** Task prompt **
Every line below that has "status" in it should be copied.

[Document understanding data]
= = =

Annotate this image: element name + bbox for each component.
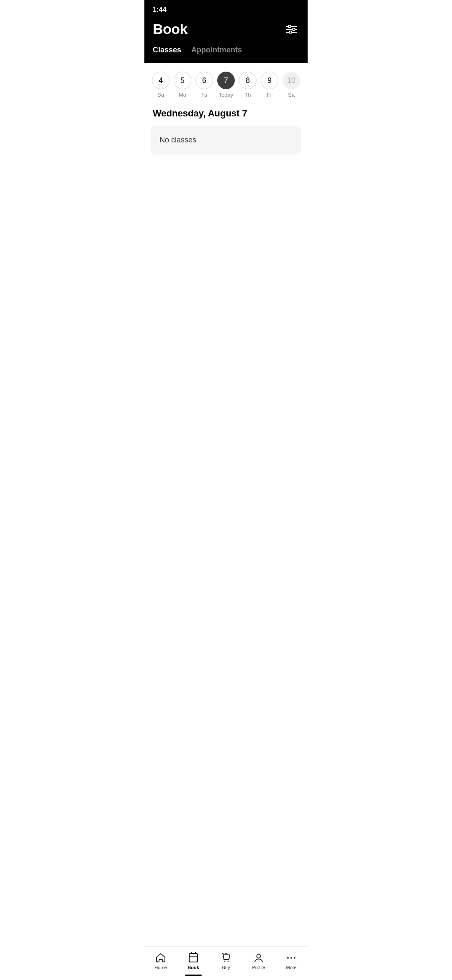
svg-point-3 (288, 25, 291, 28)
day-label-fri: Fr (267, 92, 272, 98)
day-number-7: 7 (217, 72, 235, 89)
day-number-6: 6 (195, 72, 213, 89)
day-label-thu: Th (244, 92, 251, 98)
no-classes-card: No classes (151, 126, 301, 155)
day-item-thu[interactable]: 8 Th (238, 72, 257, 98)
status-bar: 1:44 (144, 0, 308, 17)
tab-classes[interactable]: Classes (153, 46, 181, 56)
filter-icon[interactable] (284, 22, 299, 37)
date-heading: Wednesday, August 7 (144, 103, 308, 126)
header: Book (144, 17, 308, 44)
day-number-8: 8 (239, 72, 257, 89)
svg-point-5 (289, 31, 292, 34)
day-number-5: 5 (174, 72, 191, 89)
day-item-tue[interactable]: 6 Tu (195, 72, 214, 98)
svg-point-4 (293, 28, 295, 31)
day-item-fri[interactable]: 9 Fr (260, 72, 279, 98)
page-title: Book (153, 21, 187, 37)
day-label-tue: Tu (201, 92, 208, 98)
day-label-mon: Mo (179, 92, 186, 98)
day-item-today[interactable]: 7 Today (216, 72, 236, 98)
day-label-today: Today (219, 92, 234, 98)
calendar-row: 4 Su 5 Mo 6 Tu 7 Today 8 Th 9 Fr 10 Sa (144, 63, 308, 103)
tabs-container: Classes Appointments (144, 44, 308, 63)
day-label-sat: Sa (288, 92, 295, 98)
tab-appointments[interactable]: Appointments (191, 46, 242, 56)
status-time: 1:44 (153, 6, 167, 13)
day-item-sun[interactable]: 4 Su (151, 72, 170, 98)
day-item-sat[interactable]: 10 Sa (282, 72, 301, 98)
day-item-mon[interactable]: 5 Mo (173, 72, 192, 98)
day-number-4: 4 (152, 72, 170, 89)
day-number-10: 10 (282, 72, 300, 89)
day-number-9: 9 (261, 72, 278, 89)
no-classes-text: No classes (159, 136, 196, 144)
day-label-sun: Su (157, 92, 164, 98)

= = =

** Answer box **
status-bar: 1:44 (144, 0, 308, 17)
status-time: 1:44 (153, 6, 167, 13)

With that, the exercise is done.